Tarımda girdi maliyetleri arttı, 12 yılda çiftçilerin yarısı tarımdan uzaklaştı: ‘Dayanacak gücüm kalmadı’
UHA HABER / Türkiye’de çiftçiler bu yıl tüm zamanların en yüksek seviyesini gören tarımsal girdi maliyetleriyle mücadele ederek üretim yapmaya çalışıyor. İklim değişikliği ve kuraklığın yanı sıra dövizdeki dalgalanmayla birlikte artan maliyetlerin altında ezildiklerini söyleyen çiftçiler, her geçen gün daha fazla çiftçinin tarımsal üretimden vazgeçtiğini söylüyor.

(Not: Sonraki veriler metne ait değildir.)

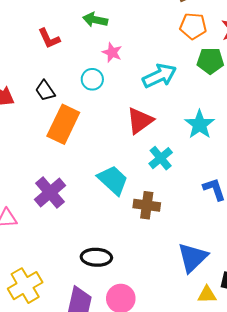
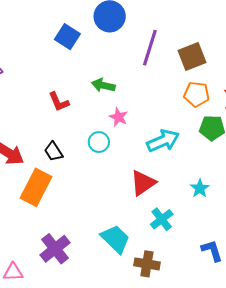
orange rectangle: (63, 124) -> (36, 187), moved
cyan star: (200, 124) -> (200, 188), size x0.7

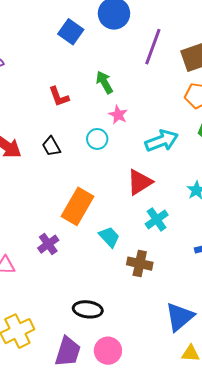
green arrow: (103, 85) -> (104, 82), turned 45
orange rectangle: (36, 187) -> (78, 206), moved
cyan trapezoid: (115, 239) -> (109, 237), size x0.7
purple cross: (55, 249) -> (48, 244), size x0.7

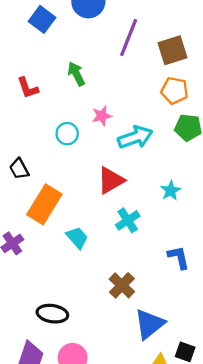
pink star: (118, 115) -> (102, 116), moved, turned 30
black trapezoid: (51, 146) -> (19, 169), moved
brown cross: (140, 264) -> (122, 285), moved, turned 30

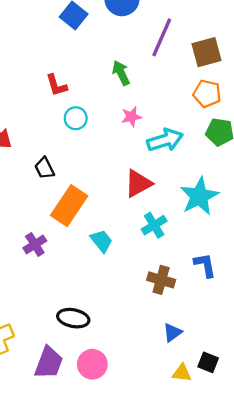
green arrow: (76, 74) -> (121, 73), moved
cyan circle: (67, 134) -> (76, 118), moved
cyan star: (171, 191) -> (199, 196), size x1.8
brown cross: (122, 285) -> (161, 280), moved, turned -30
blue triangle: (149, 324) -> (172, 332), size x0.6

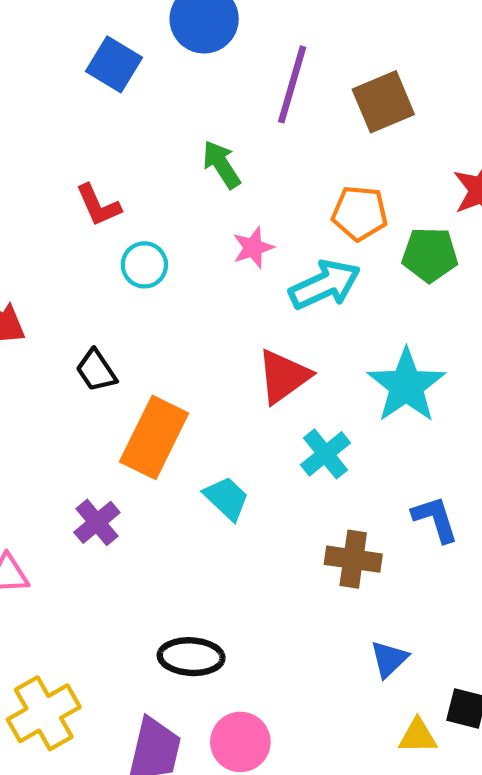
orange pentagon: (207, 94) -> (360, 213), moved

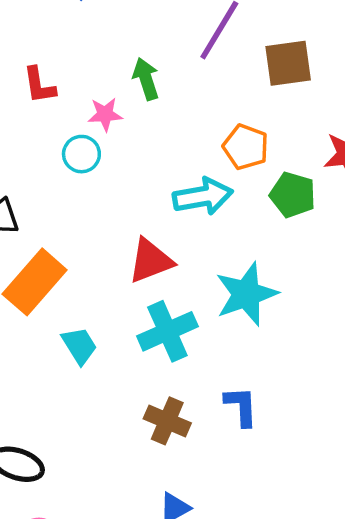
pink star: (253, 248) -> (105, 114), moved
cyan circle: (144, 265) -> (81, 154), moved
cyan cross: (325, 454) -> (167, 331), size x1.4

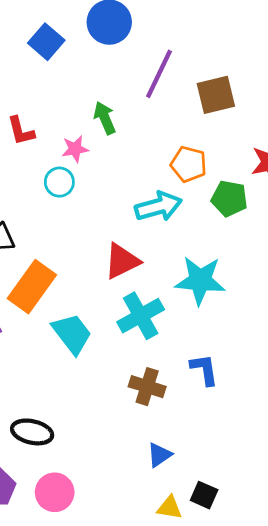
cyan star: (246, 294) -> (200, 280), turned 30
cyan trapezoid: (79, 346) -> (72, 334), size x1.4

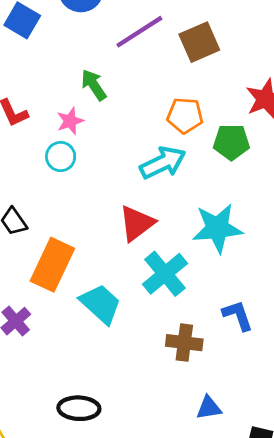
purple line: (159, 74) -> (139, 32), turned 42
blue triangle: (159, 455) -> (209, 408), turned 36

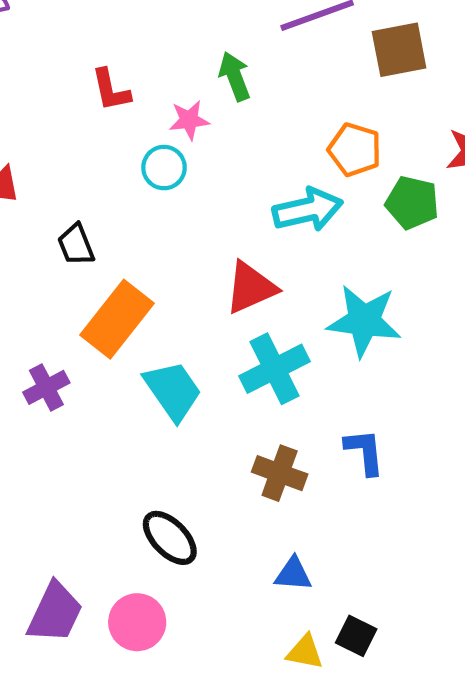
black ellipse: (79, 408) -> (170, 538), moved, turned 30

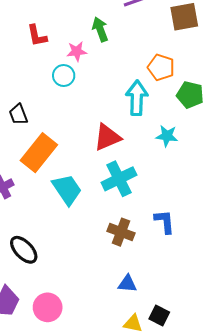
cyan arrow: (308, 210) -> (137, 98), turned -76
cyan star: (364, 321) -> (167, 136), moved, size x0.6
black ellipse: (170, 538) -> (24, 250), moved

Sosyal Güvenlik Kurumu (SGK) verilerine göre, Türkiye’de 2009 yılında 1 milyon 16 bin 692 çiftçi varken, bu sayı 2021’in Haziran ayı itibarıyla 541 bin 346’ya düştü.
“Kölelik düzeninde yaşıyoruz. Çiftçiliği bırakıyor insanlar, bırakmak zorundalar. Çünkü siz bizim sırtımızdan besleniyorsunuz. Bir senin rengine bak, bir de benim rengime bak. Bir senin giyinmene bak, bir de benim giyinmeme bak.”
Bu sözlerin sahibi çiftçi Adil Şimşek’e göre, Türkiye’de artık çiftçilik yapılamaz hale geldi.
Türkiye İstatistik Kurumu (TÜİK) verilerine göre, tarımsal girdi fiyatları Temmuz ayında yıllık bazda yüzde 29,38 arttı. 2016 yılında başlatılan tarımsal girdi fiyat endeksi, şimdiye dek en yüksek seviyesini gördü.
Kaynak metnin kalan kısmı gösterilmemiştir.